Footsteps #397. From Colossians 3:18 to 4:1 Paul gets really practical and shows the Colossians what their new humanity might look like in a first-century Roman household, which was a highly authoritarian institution where the male patriarch held the power of life and death over his wife, children, and slaves. Not so in the Christian household, Paul asserts. Here, the risen Jesus is the true Lord of the house. The wife allows her husband to become responsible for her and the husband is subject to Jesus, by loving his wife and placing her well-being above his own. In a home where Jesus is Lord, children are not objects but are called to maturity and respect. Parents are to raise their children with patience and understanding. Christians who are slaves are to honour their human masters, precisely because they are not the real master, but Jesus is. Christians who have slaves are to understand that they are not their property, but rather a fellow member of Jesus’ body, to be honoured and embraced in love. 

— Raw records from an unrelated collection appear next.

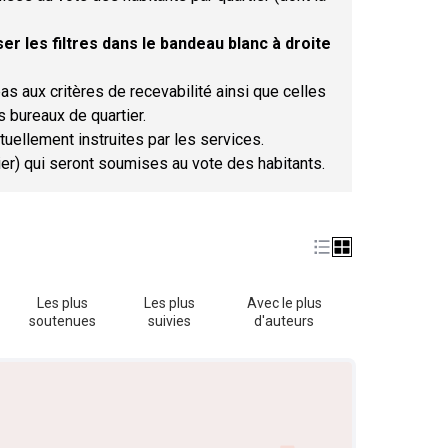
er les filtres dans le bandeau blanc à droite
as aux critères de recevabilité ainsi que celles
s bureaux de quartier.
tuellement instruites par les services.
tier) qui seront soumises au vote des habitants.
Les plus
Les plus
Avec le plus
soutenues
suivies
d'auteurs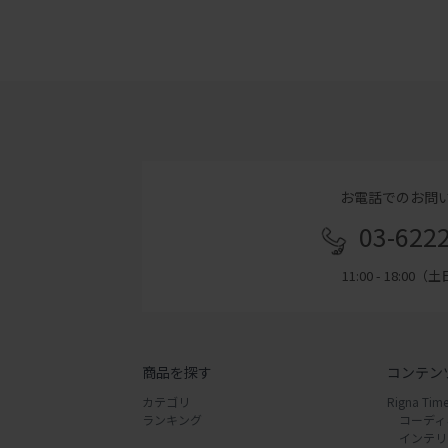
お電話でのお問
03-622
11:00 - 18:00
商品を探す
コンテン
カテゴリ
Rigna Time
ランキング
コーディ
インテリ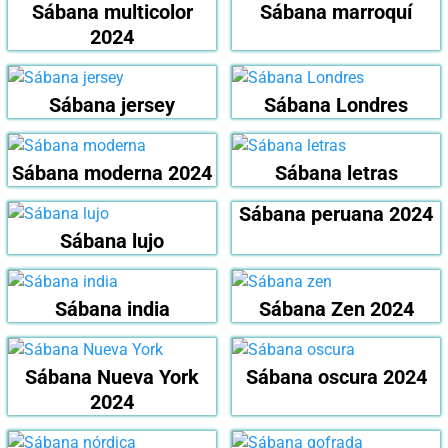
Sábana multicolor
Sábana marroquí
2024
Sábana jersey
Sábana Londres
Sábana moderna 2024
Sábana letras
Sábana peruana 2024
Sábana lujo
Sábana india
Sábana Zen 2024
Sábana Nueva York
Sábana oscura 2024
2024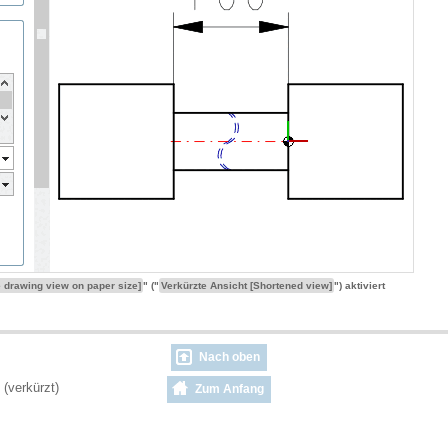
e drawing view on paper size]
" ("
Verkürzte Ansicht [Shortened view]
") aktiviert
Nach oben
(verkürzt)
Zum Anfang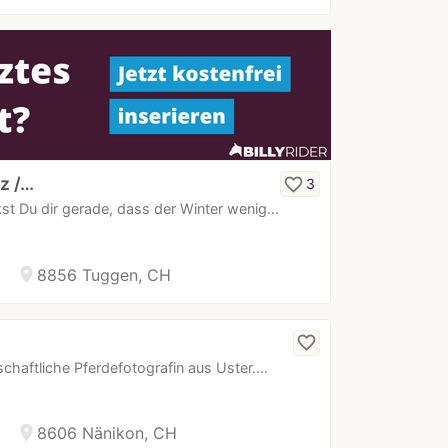
z /…
favorite_border
3
kst Du dir gerade, dass der Winter wenig…
location_on
8856 Tuggen, CH
favorite_border
nschaftliche Pferdefotografin aus Uster.…
location_on
8606 Nänikon, CH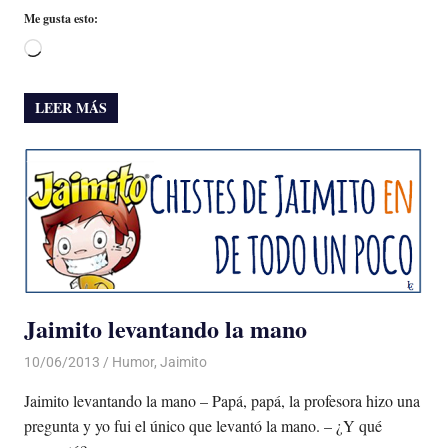
Me gusta esto:
Cargando...
LEER MÁS
Jaimito levantando la mano
10/06/2013
Luis Castellanos
Humor
,
Jaimito
Jaimito levantando la mano – Papá, papá, la profesora hizo una
pregunta y yo fui el único que levantó la mano. – ¿Y qué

Paul is walking a very fine line here. He is reshaping the most basic Roman institution, the Roman household, around Jesus who rules by His self-giving love. So while he doesn’t abolish the household structure outright, the exalted Messiah demands that it be transformed almost beyond the point of recognition for any Roman living in Colossae. You can see this most clearly in the conclusion of the letter (4:2-18). After a request for prayer, Paul applies these instructions about Christian slaves and masters. We discover that Tychicus is the one carrying and reading this letter to the Colossians and he is accompanied by a certain Onesimus, who was a former slave to a Colossian Christian named Philemon. 

We discover from another short letter addressed to Philemon, that Onesimus had escaped from his master. This was a crime worthy of imprisonment, but Paul asks the whole church to greet Onesimus as a faithful and beloved brother (v16). Talk about ending the letter with a cultural punch! 

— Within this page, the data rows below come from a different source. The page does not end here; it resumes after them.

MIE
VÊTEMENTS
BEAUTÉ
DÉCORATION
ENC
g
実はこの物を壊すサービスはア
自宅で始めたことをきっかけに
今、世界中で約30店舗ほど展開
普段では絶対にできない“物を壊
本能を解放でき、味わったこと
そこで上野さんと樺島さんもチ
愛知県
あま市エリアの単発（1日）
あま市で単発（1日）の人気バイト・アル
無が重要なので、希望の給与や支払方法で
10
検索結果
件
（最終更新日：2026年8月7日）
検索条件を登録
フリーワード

So in the letter to the Colossians, Paul is inviting us to see that no part of human existence remains untouched by the loving and liberating rule of the risen Jesus. Our suffering, our temptations to compromise, our moral character, the power dynamics in our homes – all of it must be re-examined and transformed. We are invited to live in the present as if the new creation really arrived when Jesus rose from the dead.